Task goal
Leave out the images and set down the records below exactly.

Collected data
------------------------------------
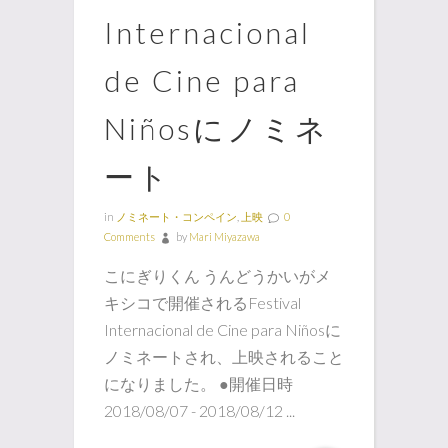
Internacional
de Cine para
Niñosにノミネ
ート
in
ノミネート・コンペイン
,
上映
0
Comments
by
Mari Miyazawa
こにぎりくん うんどうかいがメ
キシコで開催されるFestival
Internacional de Cine para Niñosに
ノミネートされ、上映されること
になりました。 ●開催日時
2018/08/07 - 2018/08/12 ...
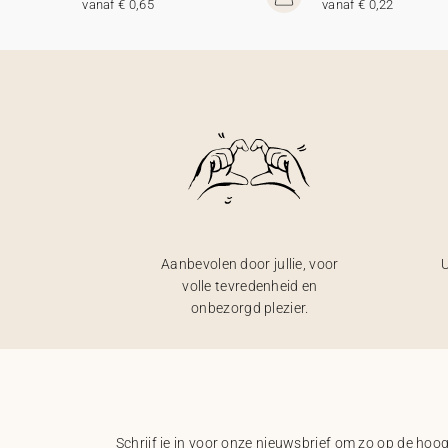
vanaf € 0,65
vanaf € 0,22
Aanbevolen door jullie, voor
U
volle tevredenheid en
onbezorgd plezier.
Schrijf je in voor onze nieuwsbrief om zo op de hoogt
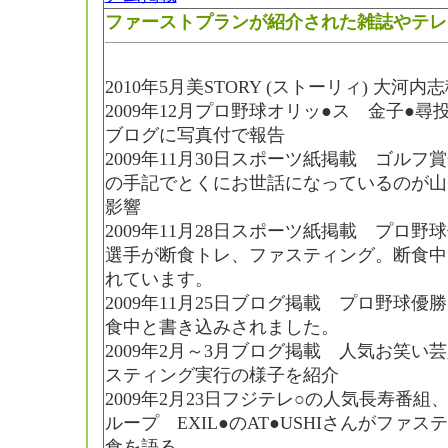
ファーストプランが紹介された雑誌やテレ
2010年5月美STORY (ストーリィ) 大
2009年12月プロ野球オリッ●ス 金子●
ブログに写真付で報告
2009年11月30日スポーツ紙掲載 ゴル
の手記でとくにお世話になっているのが山
影響
2009年11月28日スポーツ紙掲載 プロ
選手が断食トレ、ファスティング。断食中
れています。
2009年11月25日ブログ掲載 プロ野球
食中と書き込みされました。
2009年2月～3月ブログ掲載 人気お笑い
スティング実行の様子を紹介
2009年2月23日フジテレ○の人気長寿番
ループ EXIL●のAT●USHIさんがファ
食を語る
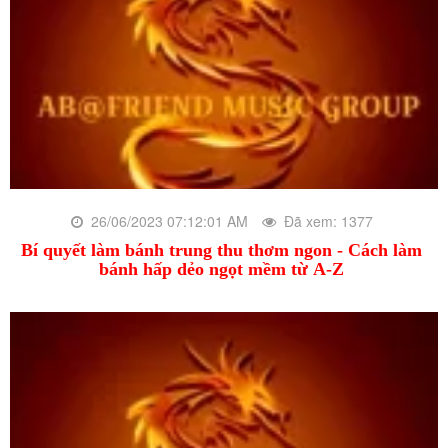
26/06/2023 07:12:01 AM
Đã xem: 1377
Bí quyết làm bánh trung thu thơm ngon - Cách làm
bánh hấp dẻo ngọt mềm từ A-Z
------------------------------------
Solution to the exercise
Internacional
de Cine para
Niñosにノミネ
ート
in
ノミネート・コンペイン
,
上映
0
Comments
by
Mari Miyazawa
こにぎりくん うんどうかいがメ
キシコで開催されるFestival
Internacional de Cine para Niñosに
ノミネートされ、上映されること
になりました。 ●開催日時
2018/08/07 - 2018/08/12 ...
vanaf € 0,65
vanaf € 0,22
Aanbevolen door jullie, voor
U
volle tevredenheid en
onbezorgd plezier.
Schrijf je in voor onze nieuwsbrief om zo op de hoogt
ファーストプランが紹介された雑誌やテレ
2010年5月美STORY (ストーリィ) 大
2009年12月プロ野球オリッ●ス 金子●
ブログに写真付で報告
2009年11月30日スポーツ紙掲載 ゴル
の手記でとくにお世話になっているのが山
影響
2009年11月28日スポーツ紙掲載 プロ
選手が断食トレ、ファスティング。断食中
れています。
2009年11月25日ブログ掲載 プロ野球
食中と書き込みされました。
2009年2月～3月ブログ掲載 人気お笑い
スティング実行の様子を紹介
2009年2月23日フジテレ○の人気長寿番
ループ EXIL●のAT●USHIさんがファ
食を語る
26/06/2023 07:12:01 AM
Đã xem: 1377
Bí quyết làm bánh trung thu thơm ngon - Cách làm
bánh hấp dẻo ngọt mềm từ A-Z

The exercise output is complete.